◆ Recorded data:
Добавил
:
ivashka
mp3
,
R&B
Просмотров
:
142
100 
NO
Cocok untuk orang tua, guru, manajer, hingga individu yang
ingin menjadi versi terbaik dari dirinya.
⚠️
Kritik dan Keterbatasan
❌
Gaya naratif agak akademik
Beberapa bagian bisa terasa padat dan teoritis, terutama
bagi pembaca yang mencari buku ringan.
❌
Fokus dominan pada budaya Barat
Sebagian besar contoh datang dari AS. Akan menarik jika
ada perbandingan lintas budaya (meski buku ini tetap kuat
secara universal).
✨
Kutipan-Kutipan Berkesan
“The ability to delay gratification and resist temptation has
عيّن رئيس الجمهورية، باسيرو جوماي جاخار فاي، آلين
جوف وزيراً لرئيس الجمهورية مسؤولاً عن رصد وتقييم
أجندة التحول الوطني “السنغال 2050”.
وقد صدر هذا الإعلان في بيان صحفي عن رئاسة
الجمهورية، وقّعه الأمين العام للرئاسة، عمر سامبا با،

* * *

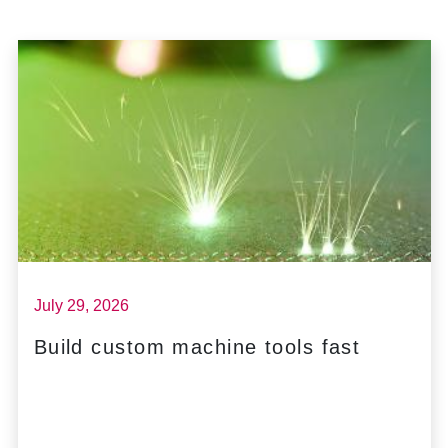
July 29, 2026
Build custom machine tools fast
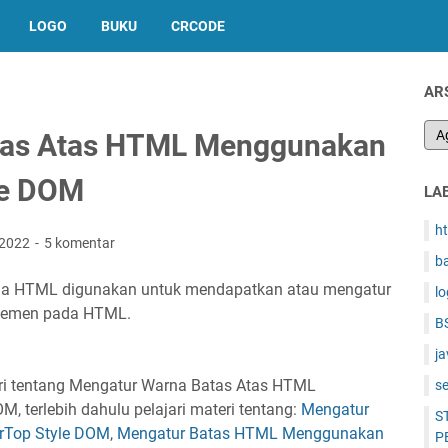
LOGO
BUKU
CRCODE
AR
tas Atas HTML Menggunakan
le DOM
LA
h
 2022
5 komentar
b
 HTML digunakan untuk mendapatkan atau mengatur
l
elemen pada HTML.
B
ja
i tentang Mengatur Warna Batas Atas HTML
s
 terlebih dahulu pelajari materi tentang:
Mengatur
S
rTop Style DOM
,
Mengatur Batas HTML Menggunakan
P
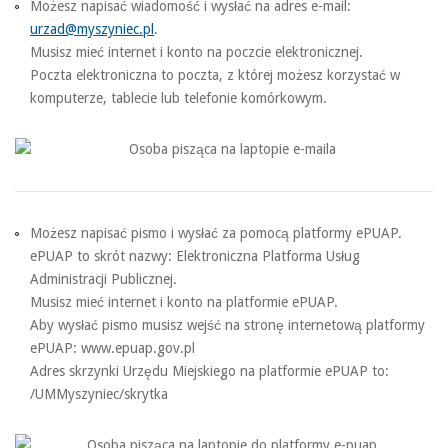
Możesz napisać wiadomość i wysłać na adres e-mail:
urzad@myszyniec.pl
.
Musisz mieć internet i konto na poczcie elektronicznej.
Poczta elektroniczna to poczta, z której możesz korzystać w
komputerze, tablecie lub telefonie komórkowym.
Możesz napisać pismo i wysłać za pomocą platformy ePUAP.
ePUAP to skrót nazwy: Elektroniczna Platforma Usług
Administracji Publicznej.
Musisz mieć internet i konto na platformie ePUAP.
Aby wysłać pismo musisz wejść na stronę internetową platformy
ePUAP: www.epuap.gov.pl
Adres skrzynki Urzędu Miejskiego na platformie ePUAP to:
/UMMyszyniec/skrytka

==

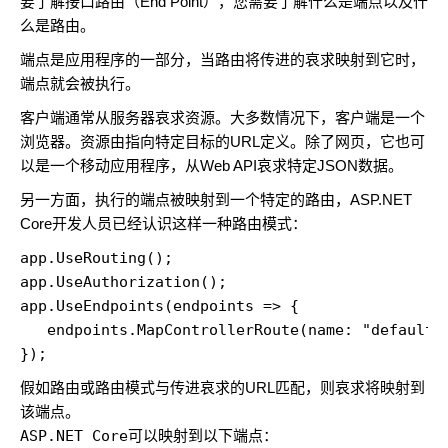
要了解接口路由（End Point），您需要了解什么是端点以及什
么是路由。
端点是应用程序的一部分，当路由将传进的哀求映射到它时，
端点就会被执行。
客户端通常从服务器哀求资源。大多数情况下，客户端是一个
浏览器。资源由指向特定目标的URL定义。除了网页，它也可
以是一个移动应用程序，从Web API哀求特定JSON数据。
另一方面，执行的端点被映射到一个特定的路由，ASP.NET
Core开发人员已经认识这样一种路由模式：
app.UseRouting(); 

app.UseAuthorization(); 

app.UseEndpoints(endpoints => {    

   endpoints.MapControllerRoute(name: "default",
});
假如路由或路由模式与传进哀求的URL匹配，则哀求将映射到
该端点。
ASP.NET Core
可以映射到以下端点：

◆ Exercise directions: What lines in the data include the string "konto"? Copy each one.

◆ Exercise result:
Musisz mieć internet i konto na poczcie elektronicznej.
Musisz mieć internet i konto na platformie ePUAP.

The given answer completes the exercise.